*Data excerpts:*
---------------

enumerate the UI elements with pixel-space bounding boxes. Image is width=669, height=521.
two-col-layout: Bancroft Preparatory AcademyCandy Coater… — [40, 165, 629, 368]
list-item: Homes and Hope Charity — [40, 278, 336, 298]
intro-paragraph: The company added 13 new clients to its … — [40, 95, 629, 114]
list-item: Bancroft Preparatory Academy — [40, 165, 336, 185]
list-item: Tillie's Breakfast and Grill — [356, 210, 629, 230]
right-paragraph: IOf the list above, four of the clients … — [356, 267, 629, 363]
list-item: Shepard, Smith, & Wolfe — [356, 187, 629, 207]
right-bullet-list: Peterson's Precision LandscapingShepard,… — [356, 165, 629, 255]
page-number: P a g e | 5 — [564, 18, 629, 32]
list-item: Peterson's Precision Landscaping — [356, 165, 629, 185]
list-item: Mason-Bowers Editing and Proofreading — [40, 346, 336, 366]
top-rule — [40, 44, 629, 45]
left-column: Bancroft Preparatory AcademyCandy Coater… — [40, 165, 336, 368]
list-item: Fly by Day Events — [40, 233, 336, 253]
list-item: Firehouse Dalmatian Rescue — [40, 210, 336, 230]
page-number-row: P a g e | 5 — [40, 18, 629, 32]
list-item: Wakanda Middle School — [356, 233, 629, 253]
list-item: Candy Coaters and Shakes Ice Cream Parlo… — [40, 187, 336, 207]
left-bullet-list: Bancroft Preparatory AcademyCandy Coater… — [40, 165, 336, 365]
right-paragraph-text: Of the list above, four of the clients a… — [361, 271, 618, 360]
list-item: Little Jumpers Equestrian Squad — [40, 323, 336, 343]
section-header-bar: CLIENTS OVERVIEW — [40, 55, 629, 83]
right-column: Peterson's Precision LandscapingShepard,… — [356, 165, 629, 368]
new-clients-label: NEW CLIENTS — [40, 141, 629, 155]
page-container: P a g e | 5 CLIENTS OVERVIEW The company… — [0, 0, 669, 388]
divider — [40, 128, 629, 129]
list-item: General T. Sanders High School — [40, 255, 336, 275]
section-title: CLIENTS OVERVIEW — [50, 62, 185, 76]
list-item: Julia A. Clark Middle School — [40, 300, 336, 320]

---------------

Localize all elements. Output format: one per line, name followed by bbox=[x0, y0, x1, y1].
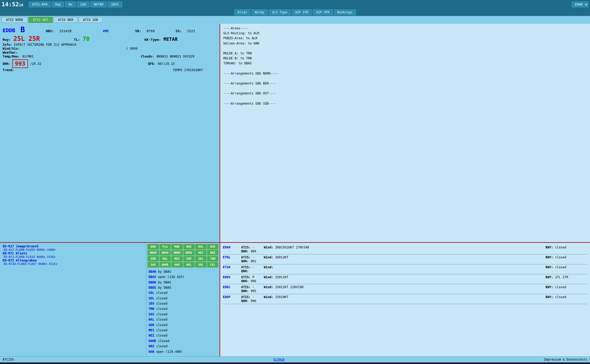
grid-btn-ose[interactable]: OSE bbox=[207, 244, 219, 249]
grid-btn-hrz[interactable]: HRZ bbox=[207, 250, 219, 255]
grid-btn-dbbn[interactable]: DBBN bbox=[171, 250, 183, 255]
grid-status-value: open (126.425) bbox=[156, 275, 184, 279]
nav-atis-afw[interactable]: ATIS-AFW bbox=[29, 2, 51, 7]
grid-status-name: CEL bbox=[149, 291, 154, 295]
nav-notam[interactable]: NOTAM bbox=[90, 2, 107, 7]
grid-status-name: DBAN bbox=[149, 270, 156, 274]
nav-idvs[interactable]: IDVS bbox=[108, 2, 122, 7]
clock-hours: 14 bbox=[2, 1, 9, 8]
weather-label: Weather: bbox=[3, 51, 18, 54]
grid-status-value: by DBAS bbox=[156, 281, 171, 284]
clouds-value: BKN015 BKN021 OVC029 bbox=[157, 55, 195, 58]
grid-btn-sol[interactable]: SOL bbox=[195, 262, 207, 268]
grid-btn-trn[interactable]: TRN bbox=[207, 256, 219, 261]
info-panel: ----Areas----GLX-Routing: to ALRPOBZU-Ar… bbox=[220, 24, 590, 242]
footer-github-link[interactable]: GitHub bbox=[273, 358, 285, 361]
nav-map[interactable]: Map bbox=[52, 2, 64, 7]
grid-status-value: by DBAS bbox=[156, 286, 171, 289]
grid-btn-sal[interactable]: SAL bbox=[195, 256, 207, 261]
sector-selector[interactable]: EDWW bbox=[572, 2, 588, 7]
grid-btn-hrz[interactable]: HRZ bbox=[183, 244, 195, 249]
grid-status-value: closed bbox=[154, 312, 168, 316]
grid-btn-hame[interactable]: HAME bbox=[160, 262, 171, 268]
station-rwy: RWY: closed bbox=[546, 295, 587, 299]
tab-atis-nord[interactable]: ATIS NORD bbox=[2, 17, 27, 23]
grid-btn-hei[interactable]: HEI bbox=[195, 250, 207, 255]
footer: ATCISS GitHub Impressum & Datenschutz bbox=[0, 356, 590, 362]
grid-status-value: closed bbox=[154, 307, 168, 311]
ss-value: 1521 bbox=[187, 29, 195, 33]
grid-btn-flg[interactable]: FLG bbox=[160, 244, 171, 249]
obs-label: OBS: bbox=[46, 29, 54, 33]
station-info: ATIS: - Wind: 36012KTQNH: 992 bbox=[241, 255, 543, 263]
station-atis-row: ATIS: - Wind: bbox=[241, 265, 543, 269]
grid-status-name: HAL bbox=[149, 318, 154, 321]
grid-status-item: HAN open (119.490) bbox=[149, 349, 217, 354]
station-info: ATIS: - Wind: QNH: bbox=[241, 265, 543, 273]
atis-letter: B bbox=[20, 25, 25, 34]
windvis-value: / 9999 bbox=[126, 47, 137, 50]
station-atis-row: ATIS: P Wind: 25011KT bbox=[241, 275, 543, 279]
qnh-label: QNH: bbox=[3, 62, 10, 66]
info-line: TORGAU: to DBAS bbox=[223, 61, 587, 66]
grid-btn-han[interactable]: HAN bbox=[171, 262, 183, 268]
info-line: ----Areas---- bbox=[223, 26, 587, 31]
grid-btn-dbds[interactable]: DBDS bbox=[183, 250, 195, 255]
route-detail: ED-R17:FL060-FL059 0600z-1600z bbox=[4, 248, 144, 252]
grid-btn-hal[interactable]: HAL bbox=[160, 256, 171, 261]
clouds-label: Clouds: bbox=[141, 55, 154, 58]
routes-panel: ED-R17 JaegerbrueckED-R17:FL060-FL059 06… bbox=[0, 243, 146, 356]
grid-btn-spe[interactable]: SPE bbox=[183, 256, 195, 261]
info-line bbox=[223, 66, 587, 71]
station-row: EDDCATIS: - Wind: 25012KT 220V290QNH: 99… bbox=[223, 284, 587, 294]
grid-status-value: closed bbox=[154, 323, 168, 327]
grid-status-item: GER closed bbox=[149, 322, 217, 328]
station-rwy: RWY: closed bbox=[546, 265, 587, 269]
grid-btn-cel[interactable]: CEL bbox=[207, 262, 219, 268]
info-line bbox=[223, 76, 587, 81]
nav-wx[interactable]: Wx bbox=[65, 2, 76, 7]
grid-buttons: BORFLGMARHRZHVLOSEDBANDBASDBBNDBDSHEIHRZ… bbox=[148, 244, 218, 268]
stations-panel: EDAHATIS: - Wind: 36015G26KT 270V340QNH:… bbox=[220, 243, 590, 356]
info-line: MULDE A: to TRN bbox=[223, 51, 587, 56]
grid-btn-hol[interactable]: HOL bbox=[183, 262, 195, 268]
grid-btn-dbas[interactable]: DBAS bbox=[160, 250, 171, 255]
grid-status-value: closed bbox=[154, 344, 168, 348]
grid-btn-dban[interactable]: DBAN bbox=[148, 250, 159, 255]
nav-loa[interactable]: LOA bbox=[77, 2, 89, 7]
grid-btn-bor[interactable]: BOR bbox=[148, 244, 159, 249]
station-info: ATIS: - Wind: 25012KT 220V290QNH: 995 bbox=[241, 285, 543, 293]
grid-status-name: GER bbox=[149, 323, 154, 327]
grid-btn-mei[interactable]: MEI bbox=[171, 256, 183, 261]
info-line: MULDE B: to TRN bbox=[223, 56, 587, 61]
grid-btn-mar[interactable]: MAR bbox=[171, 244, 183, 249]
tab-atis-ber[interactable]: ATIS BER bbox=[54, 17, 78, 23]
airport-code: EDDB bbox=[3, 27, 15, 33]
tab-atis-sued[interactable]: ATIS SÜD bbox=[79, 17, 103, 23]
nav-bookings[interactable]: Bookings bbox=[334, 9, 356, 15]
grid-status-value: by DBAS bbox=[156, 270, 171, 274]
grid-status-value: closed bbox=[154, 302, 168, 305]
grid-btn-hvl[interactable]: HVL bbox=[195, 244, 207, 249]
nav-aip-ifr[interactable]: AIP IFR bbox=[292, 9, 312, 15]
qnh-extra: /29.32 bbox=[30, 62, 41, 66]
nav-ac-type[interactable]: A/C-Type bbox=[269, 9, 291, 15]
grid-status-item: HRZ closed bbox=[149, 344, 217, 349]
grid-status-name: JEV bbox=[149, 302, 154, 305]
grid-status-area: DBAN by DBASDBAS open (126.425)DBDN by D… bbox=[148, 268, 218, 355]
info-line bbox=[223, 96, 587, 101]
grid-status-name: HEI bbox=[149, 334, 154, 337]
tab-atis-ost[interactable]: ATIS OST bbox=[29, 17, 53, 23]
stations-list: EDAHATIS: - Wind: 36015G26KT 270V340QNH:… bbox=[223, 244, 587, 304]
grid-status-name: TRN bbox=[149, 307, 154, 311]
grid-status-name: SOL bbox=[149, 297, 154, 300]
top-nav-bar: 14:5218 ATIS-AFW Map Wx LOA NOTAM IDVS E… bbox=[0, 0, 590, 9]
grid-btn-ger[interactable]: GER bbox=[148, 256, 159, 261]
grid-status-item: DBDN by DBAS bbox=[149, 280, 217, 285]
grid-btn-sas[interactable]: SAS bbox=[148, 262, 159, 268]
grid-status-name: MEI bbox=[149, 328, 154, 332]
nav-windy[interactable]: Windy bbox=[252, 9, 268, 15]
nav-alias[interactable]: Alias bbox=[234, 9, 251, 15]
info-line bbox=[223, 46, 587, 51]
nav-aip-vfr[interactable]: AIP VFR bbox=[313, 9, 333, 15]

---------------

Throughout the records above, find the lines in which the word "NOTAM" appears and return them.

nav-notam[interactable]: NOTAM bbox=[90, 2, 107, 7]
top-nav-bar: 14:5218 ATIS-AFW Map Wx LOA NOTAM IDVS E… bbox=[0, 0, 590, 9]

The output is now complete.